The Nature Writers of Texas

The best nature writing from the newspaper, magazine, blog and book authors of the Lone Star State . . .

Sunday, February 25, 2007

Skunks Are on the Trail of Romance in Spring
by Ro Wauer

In spring, like so many other critters, including humans, skunks turn their attention to love. They begin to wander about in search of that one true love of their life or, more truthfully for skunks, their annual affair.

Skunks normally live a solitary existence, only pairing up during the spring breeding season. Consequently, they are far more likely to meet their demise from high-speed vehicles in early spring, usually in February or March, when are searching for a mate, than at any other time of the year.

Our South Texas area has three species of skunks: eastern spotted, hognose, and striped, but only the striped skunk is reported regularly. The smaller less common eastern spotted skunk, identified by numerous white markings, is far more secretive and is rarely seen. It is found throughout eastern and northern Texas, while the very similar western spotted skunk occurs primarily in the Trans-Pecos and a portion of the Hill Country, and westward to the Pacific Coast. The larger hognosed skunk, with a longer snout and an all-white back and tail, is more numerous to the south and west, and is only rarely reported in the Coastal Bend. There is a fifth skunk species in Texas, the hooded skunk, which occurs only the Big Bend region.

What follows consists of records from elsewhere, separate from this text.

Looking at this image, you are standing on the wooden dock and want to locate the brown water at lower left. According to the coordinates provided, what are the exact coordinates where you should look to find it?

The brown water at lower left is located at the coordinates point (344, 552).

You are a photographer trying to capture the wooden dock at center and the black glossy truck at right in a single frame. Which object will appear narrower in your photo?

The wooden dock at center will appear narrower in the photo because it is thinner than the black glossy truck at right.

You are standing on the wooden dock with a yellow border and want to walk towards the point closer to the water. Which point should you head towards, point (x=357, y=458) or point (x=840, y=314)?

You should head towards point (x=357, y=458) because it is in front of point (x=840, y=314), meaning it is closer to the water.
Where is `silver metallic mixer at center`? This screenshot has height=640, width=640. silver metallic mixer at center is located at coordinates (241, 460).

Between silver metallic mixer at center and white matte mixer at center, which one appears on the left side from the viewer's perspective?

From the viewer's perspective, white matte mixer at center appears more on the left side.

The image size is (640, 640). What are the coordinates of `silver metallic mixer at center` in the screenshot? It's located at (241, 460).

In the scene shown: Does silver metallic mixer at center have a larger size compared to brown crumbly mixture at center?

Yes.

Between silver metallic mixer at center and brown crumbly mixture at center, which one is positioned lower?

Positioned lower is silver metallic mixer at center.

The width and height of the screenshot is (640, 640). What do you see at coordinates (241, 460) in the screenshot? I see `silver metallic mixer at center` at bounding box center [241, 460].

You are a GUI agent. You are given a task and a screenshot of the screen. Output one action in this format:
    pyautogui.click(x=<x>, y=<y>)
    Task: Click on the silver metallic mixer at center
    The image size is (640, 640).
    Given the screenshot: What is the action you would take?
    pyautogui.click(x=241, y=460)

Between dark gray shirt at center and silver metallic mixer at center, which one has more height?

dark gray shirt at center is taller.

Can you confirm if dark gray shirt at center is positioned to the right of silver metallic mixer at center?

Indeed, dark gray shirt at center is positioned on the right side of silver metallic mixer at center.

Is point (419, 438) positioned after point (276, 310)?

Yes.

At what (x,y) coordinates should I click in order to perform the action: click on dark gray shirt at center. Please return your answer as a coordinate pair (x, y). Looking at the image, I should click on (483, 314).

The striped skunk is easily identified by its black body and narrow white stripes that runs from the top of its head backward along its back, like an elongated V. About the size of a large house cat, striped skunks can appear almost anywhere, from our fields and woodlands to even our residential areas. Nocturnal in behavior and rarely encountered, they are more often detected by scent than they are seen.

All skunks possess scent glands with an obnoxious odor that they can spray at an antagonist when disturbed. When hit by a vehicle, they usually will spray automatically. Although it may seem that the typical skunk odor is commonplace, they spray only as a last resort. The scent glands, located near the base of the tail, are normally activated only after the animal warns the intruder first. It first will audibly strike the ground with its forefeet and even make short rushes at its enemy before actually using its potent spray. It finally will bring its rear around toward its enemy, with its tail erect, and then discharge fine yellow droplets through small ducts that open just inside the anus. These glands are encased in muscles that can be voluntarily controlled by the animal when the situation demands it. The powerful scent may then be detected miles away during favorable weather.

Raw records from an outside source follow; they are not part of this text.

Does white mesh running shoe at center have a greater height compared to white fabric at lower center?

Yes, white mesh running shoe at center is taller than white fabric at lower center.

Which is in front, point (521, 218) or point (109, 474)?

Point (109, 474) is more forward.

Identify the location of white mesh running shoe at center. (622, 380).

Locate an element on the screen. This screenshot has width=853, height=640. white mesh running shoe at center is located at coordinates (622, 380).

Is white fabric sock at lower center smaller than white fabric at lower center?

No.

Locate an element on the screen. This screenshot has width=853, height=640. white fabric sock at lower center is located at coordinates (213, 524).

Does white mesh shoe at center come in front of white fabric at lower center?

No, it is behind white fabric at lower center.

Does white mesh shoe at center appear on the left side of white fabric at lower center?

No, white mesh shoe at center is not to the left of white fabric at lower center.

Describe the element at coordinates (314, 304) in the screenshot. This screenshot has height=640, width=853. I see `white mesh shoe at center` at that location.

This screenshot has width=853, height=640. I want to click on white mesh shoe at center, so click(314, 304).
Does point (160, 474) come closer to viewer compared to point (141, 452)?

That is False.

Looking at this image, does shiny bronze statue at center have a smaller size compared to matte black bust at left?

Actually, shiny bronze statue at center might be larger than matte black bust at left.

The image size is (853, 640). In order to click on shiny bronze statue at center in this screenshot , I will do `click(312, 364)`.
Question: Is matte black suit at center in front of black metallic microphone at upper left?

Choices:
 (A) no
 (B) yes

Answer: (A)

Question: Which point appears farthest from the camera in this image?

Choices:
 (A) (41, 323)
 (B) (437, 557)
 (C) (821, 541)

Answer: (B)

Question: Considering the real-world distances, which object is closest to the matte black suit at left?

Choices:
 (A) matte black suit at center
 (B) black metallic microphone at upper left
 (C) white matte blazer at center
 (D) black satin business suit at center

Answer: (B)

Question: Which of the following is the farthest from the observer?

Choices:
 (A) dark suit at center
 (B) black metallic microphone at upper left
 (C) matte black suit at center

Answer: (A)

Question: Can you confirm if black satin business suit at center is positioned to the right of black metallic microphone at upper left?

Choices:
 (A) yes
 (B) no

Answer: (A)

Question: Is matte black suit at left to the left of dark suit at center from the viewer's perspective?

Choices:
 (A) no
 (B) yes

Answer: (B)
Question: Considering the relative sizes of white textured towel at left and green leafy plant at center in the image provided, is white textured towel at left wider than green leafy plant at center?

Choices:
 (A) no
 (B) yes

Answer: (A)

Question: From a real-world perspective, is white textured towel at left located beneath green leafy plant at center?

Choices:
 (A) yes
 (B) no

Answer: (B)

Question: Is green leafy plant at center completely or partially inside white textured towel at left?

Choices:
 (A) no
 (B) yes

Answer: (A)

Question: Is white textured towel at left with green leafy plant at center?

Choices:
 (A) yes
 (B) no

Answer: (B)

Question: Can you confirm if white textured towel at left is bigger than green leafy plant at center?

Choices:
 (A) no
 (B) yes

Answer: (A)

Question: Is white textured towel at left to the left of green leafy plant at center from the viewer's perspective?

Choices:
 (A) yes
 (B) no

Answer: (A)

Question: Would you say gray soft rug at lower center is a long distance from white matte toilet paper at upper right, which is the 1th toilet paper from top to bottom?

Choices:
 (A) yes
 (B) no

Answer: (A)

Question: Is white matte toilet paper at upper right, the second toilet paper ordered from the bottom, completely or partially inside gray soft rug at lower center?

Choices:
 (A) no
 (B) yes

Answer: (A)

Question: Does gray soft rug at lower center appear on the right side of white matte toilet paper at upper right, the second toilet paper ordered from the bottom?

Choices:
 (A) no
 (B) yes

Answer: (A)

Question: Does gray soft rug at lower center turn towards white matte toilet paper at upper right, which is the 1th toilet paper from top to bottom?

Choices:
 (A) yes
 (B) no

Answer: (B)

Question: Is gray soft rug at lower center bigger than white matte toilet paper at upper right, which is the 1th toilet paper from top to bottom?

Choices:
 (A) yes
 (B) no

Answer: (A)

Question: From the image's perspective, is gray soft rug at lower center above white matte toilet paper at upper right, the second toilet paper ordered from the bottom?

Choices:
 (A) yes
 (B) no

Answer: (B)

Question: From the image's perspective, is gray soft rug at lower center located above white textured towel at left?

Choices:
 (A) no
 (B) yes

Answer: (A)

Skunks are omnivorous, feeding on practically any animal they can find that is small enough to capture. Insects may constitute from 50 to 90 percent of their diet, but snakes, frogs and even freshwater clams that are often dug for in loose sand, are utilized. Skunks also love bird eggs and babies. And their few enemies consist of humans, large dogs, coyotes, bobcats, and great horned owls. Few nighttime predators are large enough and aggressive enough to kill a skunk. The skunk’s powerful defense immunizes them effectively from most potential enemies.

Until recently skunks belonged to only a subfamily of carnivores, along with dogs, cats, raccoons, badgers, weasels, and bears. But, according to David Schmidly's revised book, The Mammals of Texas (Univ. Texas Pres, 1994), they were raised to the family level Mephitidae, based on molecular studies and their truly unique behavior.